Anaconda Co. dominated state economy: With top industrial wages, workers could buy homes, pay for children’s college – by Peter Johnson (Great Falls Tribune – November 16, 2013)

http://www.greatfallstribune.com/ [Montana]

It would be hard to overestimate the economic importance that the Anaconda Co. played in Montana for decades, says retired University of Montana history professor David Emmons.

“It was the fourth-largest corporation in America, and it employed probably 25,000 to 30,000 Montanans at its peak” in copper mining, smelting and refining, railroad operations, logging and wood products and even operating four of the state’s five largest newspapers, he said.

“At one time probably one-third of the paychecks that went out in the state were written on Anaconda Co. accounts,” he said. “The company’s significance in Montana was enormous. I don’t know of any other state where a single company was that dominate economically.”

The Anaconda Co. and its predecessor, Amalgamated Copper Mining Co., produced a huge amount of copper in Montana — 3 billion pounds between 1880 and 1980, Emmons said.

In 1910 Amalgamated changed its name to Anaconda Copper Mining Co. and purchased Boston & Montana Consolidated Copper and Silver Mining Co., which had built a smelter in Black Eagle across the Missouri River from Great Falls. The Great Falls plant was used to refine metals mined in Butte and smelted in Anaconda.

For decades the company paid the highest scale U.S. wages — it was known as the Butte scale — for semi-skilled industrial workers, Emmons said. It was $3.50 a day initially and later pegged to the price of production, with good workers earning as much as $6 a day by 1920.
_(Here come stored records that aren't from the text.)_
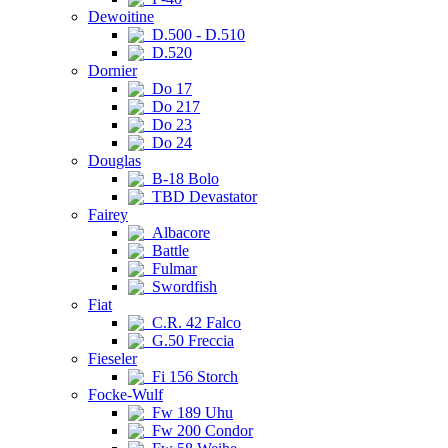
Dewoitine
D.500 - D.510
D.520
Dornier
Do 17
Do 217
Do 23
Do 24
Douglas
B-18 Bolo
TBD Devastator
Fairey
Albacore
Battle
Fulmar
Swordfish
Fiat
C.R. 42 Falco
G.50 Freccia
Fieseler
Fi 156 Storch
Focke-Wulf
Fw 189 Uhu
Fw 200 Condor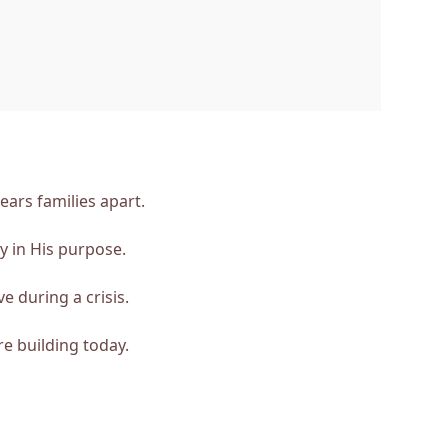
ars families apart.
y in His purpose.
e during a crisis.
e building today.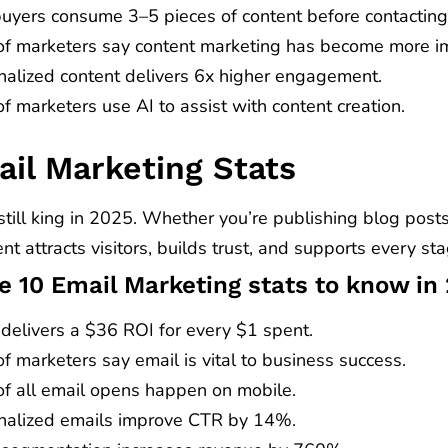
uyers consume 3–5 pieces of content before contacting
f marketers say content marketing has become more im
nalized content delivers 6x higher engagement.
 marketers use AI to assist with content creation.
ail Marketing Stats
still king in 2025. Whether you’re publishing blog posts
nt attracts visitors, builds trust, and supports every st
e 10 Email Marketing stats to know in
 delivers a $36 ROI for every $1 spent.
 marketers say email is vital to business success.
f all email opens happen on mobile.
nalized emails improve CTR by 14%.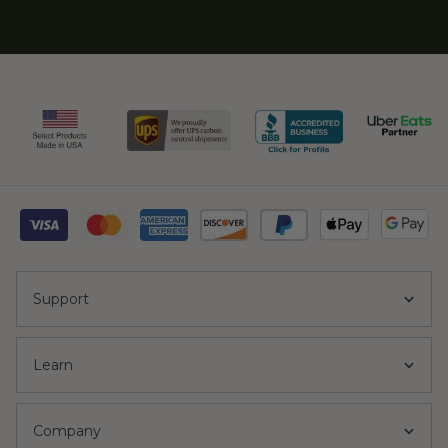
Support
Learn
Company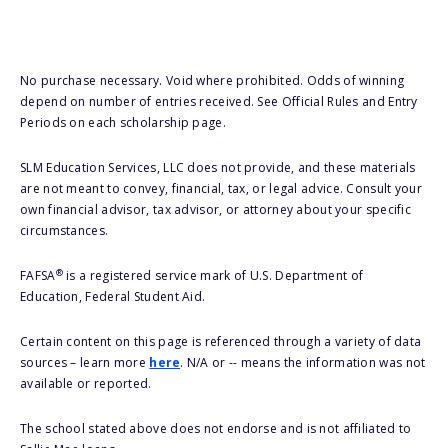
No purchase necessary. Void where prohibited. Odds of winning
depend on number of entries received. See Official Rules and Entry
Periods on each scholarship page.
SLM Education Services, LLC does not provide, and these materials
are not meant to convey, financial, tax, or legal advice. Consult your
own financial advisor, tax advisor, or attorney about your specific
circumstances.
®
FAFSA
is a registered service mark of U.S. Department of
Education, Federal Student Aid.
Certain content on this page is referenced through a variety of data
sources – learn more
here
. N/A or -- means the information was not
available or reported.
The school stated above does not endorse and is not affiliated to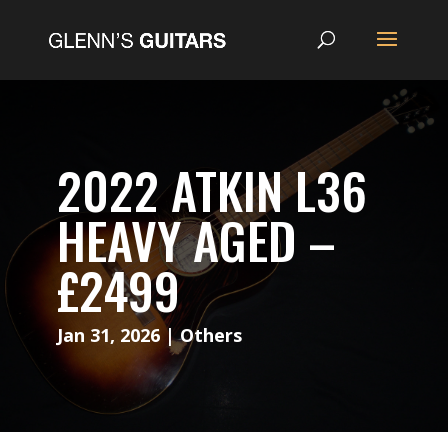
2022 ATKIN L36
HEAVY AGED –
£2499
Jan 31, 2026
|
Others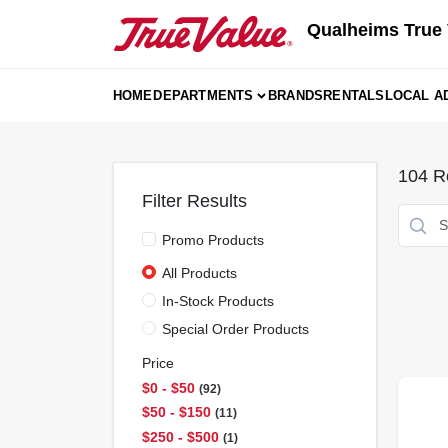
Skip
Qualheims True 
to
content
HOME
DEPARTMENTS
BRANDS
RENTALS
LOCAL A
104
Re
Filter Results
Promo Products
All Products
In-Stock Products
Special Order Products
Price
$0 - $50
92
$50 - $150
11
$250 - $500
1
“The wages that Anaconda Co. paid its Butte, Anaconda and Black Eagle workers were certainly as good as any semi-skilled industrial workers could get anywhere in the country,” he said. “They didn’t pay those wages because they were being philanthropic. The work was dangerous, hot and difficult. The cost of living was higher in Montana back then and unions insisted on and got good wages.”

The Anaconda Co. wages in the 1940s and 1950s were the equivalent of $27,000 to $34,000 in today’s dollars, and were twice the per capita income for Montana as a whole.

Great Falls History Museum Director Jim Meinert’s research indicates Anaconda Co. workers in Black Eagle were paid about $7,500, plus benefits, in 1972, at a time when the per capita average was $4,717 in the United States and $4,350 in Montana.